When you listen to music you often miss just how much work has gone into its production before it ever reaches you. Some of it is art and some of it qualifies as pure manipulation. On the artistic side of it, include drum production. The way drums are commonly recorded in most "rock" music puts you on the drum throne. Essentially, you are not hearing the drums where they would be if you were facing the drum kit as an audience member, rather you are hearing them as they would be placed in relation to your body, were you the drummer. This means the snare drum is more prominent in the left speaker than the right, as that is where the drum would be in relation to you, if you were drumming (admittedly this would be reversed if you were left-handed).

The toms are spaced out in such a manner that the higher toms (commonly placed to the left of the other toms) are mixed more to the left speaker and vice-versa for the lower toms commonly placed on the right. Listening to Slayer or some other band with a drummer who uses a lot of toms this becomes very clear. The overall effect of this is to give you the impression you are not facing the band, so much as part of the band, right there, involved in the music.

When producing drums one of the main factors is how many microphones you can devote to each sound. Depending on what equipment you are using you can have any number of microphones on a drum kit. If you are limited by how many tracks you can have going into the main mixing board you can set up another mixing board just for drums and mix those seperately and add them into the mix later. This all depends on how much equipment you have access to.

Some drummers go a little overboard when it comes to microphones. On the and justice for all... album Lars Ulrich was said to have miked each drum and cymbal with at least 3 microphones. He basically went back and listened to the drum mix later and picked out which of the 3 mikes picked up exactly what he wanted at any given moment and used that mike for that individual note. A bit excessive, especially if you don't have all the money in the world, but that is one way to do it.

A more economically sensible way to do it is to mike each drum with a single microphone pointed at the spatial center of the drum. Not the center of the drum head, but the center of the drum itself. Also, keep the mikes pointed away from other drums lest they pick up extra noise from those drums. It might seem easier to put the mikes as far away from the drummer as possible (so they don't hit them), but that often leaves you with microphones pointing towards other drums.
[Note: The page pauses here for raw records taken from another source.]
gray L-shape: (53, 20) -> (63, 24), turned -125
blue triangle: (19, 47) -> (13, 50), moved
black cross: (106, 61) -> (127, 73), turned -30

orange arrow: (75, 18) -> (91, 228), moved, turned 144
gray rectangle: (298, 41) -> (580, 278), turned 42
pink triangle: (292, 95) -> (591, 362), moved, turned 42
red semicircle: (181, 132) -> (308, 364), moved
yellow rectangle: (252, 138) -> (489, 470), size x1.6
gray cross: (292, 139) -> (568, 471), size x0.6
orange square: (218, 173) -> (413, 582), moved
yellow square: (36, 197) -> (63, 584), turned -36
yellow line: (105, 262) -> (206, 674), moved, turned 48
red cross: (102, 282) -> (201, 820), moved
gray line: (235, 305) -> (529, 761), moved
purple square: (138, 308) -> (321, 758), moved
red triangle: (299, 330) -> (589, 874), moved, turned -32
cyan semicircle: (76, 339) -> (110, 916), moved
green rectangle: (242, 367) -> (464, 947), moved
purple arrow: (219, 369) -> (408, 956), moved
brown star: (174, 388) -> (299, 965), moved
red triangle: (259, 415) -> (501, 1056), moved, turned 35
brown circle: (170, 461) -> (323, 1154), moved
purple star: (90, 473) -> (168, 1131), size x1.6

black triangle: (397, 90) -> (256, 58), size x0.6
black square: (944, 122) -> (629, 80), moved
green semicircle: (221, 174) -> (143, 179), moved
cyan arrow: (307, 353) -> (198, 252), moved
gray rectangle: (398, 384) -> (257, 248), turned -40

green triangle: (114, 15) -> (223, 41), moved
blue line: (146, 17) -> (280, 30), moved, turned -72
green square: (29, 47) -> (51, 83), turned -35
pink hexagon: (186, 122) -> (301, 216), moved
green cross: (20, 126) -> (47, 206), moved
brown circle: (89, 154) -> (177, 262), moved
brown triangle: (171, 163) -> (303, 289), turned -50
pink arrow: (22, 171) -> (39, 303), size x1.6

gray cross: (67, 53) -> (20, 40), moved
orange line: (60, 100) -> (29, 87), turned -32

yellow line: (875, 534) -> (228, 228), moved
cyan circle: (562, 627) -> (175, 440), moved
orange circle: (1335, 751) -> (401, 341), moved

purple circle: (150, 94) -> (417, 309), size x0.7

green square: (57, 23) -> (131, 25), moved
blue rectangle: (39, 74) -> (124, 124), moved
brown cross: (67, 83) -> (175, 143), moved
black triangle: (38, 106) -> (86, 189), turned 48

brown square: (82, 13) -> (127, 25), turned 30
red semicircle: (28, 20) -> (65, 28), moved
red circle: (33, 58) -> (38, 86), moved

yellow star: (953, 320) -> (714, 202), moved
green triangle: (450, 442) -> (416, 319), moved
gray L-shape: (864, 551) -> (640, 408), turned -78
For the cymbals, use individual mikes, if you can afford it, or use ambient mikes that pick up everything in the room. Mix these ambient mikes in such a way so as to drop out all the bass. This way they only pick up treble and act as cymbal mikes quite nicely.

For live production it totally depends what side of the production you'll be on. If you're playing, the main rule is don't piss off the sound guy. Be polite to the sound guy and he will make you sound good. If he is incompetent, you're sort of lost anyway. If you can afford your own sound people, all the better, make sure you communicate your needs to them. If you *are* the sound guy then be prepared. Have as many mikes as you're going to need. If it is a punk rock show, 3 to 4 mikes will do. Get the snare and bass sounding great and just toss the cymbals and toms on the same mikes if you want. It won't make a hell of a lot of difference for a lot of punk stuff. It you're producing a jazz band, get everything as clean as possible, mike everything. Ultimately, the rule is be prepared.

When recording as the drummer, or when advising a drummer on how to play, make sure you note that steady playing is key. It's important that every snare hit be approximately as loud as the last one (assuming that's how you want it and you're not using ghost notes or anything). One thing that ruins drum production is when the drums don't sound the same from note to note. The drum will just sit there doing nothing until you hit it. Your playing it is important and needs to be even, lest it just sound like crap.